[Goal of the exercise] Word for word, print all of the lines below.

[Records to process]

- Opening Delimiter -

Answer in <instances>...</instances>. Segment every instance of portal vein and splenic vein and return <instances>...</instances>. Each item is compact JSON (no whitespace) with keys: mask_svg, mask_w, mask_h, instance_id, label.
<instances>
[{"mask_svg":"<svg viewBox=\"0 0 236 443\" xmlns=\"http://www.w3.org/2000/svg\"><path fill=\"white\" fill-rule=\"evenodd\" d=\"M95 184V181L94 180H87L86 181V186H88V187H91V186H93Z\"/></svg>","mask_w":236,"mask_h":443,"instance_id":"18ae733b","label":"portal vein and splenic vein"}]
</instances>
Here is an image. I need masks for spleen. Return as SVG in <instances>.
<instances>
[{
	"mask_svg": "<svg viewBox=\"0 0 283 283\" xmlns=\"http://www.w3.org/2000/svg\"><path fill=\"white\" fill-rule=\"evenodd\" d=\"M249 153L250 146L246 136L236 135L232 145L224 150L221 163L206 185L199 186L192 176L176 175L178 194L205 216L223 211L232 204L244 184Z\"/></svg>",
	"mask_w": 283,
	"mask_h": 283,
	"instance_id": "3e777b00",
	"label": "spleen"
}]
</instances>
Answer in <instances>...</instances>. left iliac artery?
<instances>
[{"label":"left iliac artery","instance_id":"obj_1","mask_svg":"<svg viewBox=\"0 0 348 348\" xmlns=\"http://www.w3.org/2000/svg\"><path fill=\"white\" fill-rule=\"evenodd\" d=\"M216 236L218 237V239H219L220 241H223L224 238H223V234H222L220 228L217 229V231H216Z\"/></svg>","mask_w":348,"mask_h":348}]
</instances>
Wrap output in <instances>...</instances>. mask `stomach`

- Closing Delimiter -

[Task result]
Answer in <instances>...</instances>. Segment every instance of portal vein and splenic vein and return <instances>...</instances>. Each item is compact JSON (no whitespace) with keys: mask_svg, mask_w, mask_h, instance_id, label.
<instances>
[{"mask_svg":"<svg viewBox=\"0 0 236 443\" xmlns=\"http://www.w3.org/2000/svg\"><path fill=\"white\" fill-rule=\"evenodd\" d=\"M95 184V181L94 180H87L86 181V186H88V187H91V186H93Z\"/></svg>","mask_w":236,"mask_h":443,"instance_id":"18ae733b","label":"portal vein and splenic vein"}]
</instances>
Here is an image. I need masks for spleen. Return as SVG in <instances>.
<instances>
[{
	"mask_svg": "<svg viewBox=\"0 0 283 283\" xmlns=\"http://www.w3.org/2000/svg\"><path fill=\"white\" fill-rule=\"evenodd\" d=\"M249 153L250 146L246 136L236 135L232 145L224 150L221 163L206 185L199 186L192 176L176 175L178 194L205 216L223 211L232 204L244 184Z\"/></svg>",
	"mask_w": 283,
	"mask_h": 283,
	"instance_id": "3e777b00",
	"label": "spleen"
}]
</instances>
Answer in <instances>...</instances>. left iliac artery?
<instances>
[{"label":"left iliac artery","instance_id":"obj_1","mask_svg":"<svg viewBox=\"0 0 348 348\" xmlns=\"http://www.w3.org/2000/svg\"><path fill=\"white\" fill-rule=\"evenodd\" d=\"M216 236L218 237V239H219L220 241H223L224 238H223V234H222L220 228L217 229V231H216Z\"/></svg>","mask_w":348,"mask_h":348}]
</instances>
Wrap output in <instances>...</instances>. mask `stomach`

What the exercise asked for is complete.